# Reviews for Repashy super foods



## 2wheelsx2 (Apr 21, 2010)

Since I haven't seen any detailed reviews yet, I thought I would just post up a thread and those who want to add an input please do so. I've decided to lump it all together, so please state which food you tried.

Food: Soilent Green
Amount made: 1/4 cup (so 3/4 of water)

The stuff smells like Nori (the seaweed pieces from sushi). And once you mix the water in, it's fairly strong to my nose. I did it just like the video. Boiling hot water. Then threw the powder in and used a small whisk in a soup bowl. I mixed for 30 seconds and then poured into 2 small clean yogurt containers. It started setting right away. So I rushed and used a small spatula to scoop it in. In 15 minutes, it was hardened but still warm. Through it a small chunk into my 20 gallon growout for plecos and shrimps and the shrimps and BNP's were all over it, with the male backing out of the cave as soon as the food hit the substrate. It's been 2 minutes and it's all gone.

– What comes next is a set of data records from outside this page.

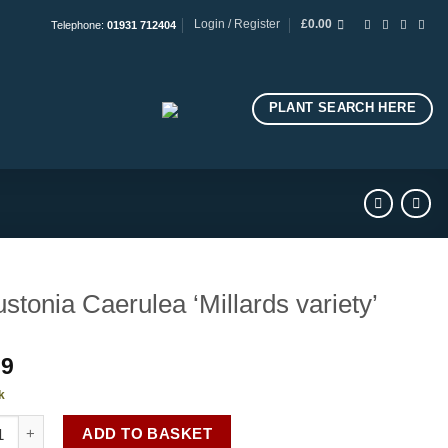
Login / Register
£
0.00
Telephone:
01931 712404
PLANT SEARCH HERE
stonia Caerulea ‘Millards variety’
99
k
nia Caerulea 'Millards variety' quantity
ADD TO BASKET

Verdict: Plecos and shrimp love it!

Mistakes:
1. Do it with the water as hot as possible.
2. Don't mix too long or it'll set.

That's it. Piece of cake. It would take the same amount of time to do a cup's worth, just need bigger containers. Would I buy again. You bet ya!

Next up on the weekend: Meat Pie.


----------



## effox (Apr 21, 2010)

Mmmm... Meat pie!

Good review and thanks!


----------



## wsl (Apr 21, 2010)

I bought "shrimp souffle" from Patrick last weekend, and it seems to be a good food so far. I followed the directions, and it came out with the consistency of firm jello which I then cut into small cubes to feed my shrimp. My biggest complaint about it is definitely the smell though, as it is fairly overpowering when it is being prepared. However, I've since frozen the cubes so they don't give off such a stench anymore, and it at least serves to attract all my shrimp over in a short time. I noticed that my corys seem to enjoy it as well when I threw a piece in my community tank. I got the 2oz package, and it definitely makes a lot of food, well worth the $10 I paid for it.


----------



## April (Apr 21, 2010)

The discus aren't impressed with the meat pie. Alot are trying it on discus on simply with the same results.
I'm still experimenting with adding stuff.
The tropicals take to it. 
I'm sure it's great for pleccos and cat fish. The algae based one.
Easy to make for sure. I just used boiling water, stir and done.

---
I am here: http://maps.google.com/maps?ll=49.275098,-122.835499


----------



## Mykiss (Apr 22, 2010)

thanks for the great reports everyone!


----------



## mdwflyer (Jan 11, 2011)

I was warned, and can confirm, mixing meat pie STINKS!

Fish review coming up...


----------



## 2wheelsx2 (Apr 21, 2010)

mdwflyer said:


> I was warned, and can confirm, mixing meat pie STINKS!
> 
> Fish review coming up...


Hahaha..your post just reminded me to add my review for Meat Pie. Believe it or not, I bought it from Pat and forgot about it until I got my new batch of Soilent Green.  Meat Pie actually smells a little less than Soilent Green but not by much. I put it in all my tanks tonight after mixing up a batch last night (1/4 cup of powder). Everything went for it except my discus, which was not unexpected based on the reviews on SimplyDiscus. All my plecos, went for it and of course all the shrimps. Curiously it was obvious that it was more popular with the meat eaters (Hypans, Leporacanthicus, Peckoltia, Scobiancistrus). My BNP's went for it too, but the Panaque and Baryancistrus didn't. Tetras loved it, but the cories never got a chance since the plecos were all over it. I'll try a bit more next time so that it lasts more than 2 minutes to see if other fish go for it.


----------



## mdwflyer (Jan 11, 2011)

My dog loves it, cats went nuts, my wife can't stand it. African pleco tank loved it, fussy l260's took their time secretly making it all go away.


----------



## jay_leask (Apr 22, 2010)

i tried the meat pie, and all my fish took to it right away.


----------



## architeuthis (Apr 22, 2010)

I've used superfly. The flies love it. It smells like cinnamon.


----------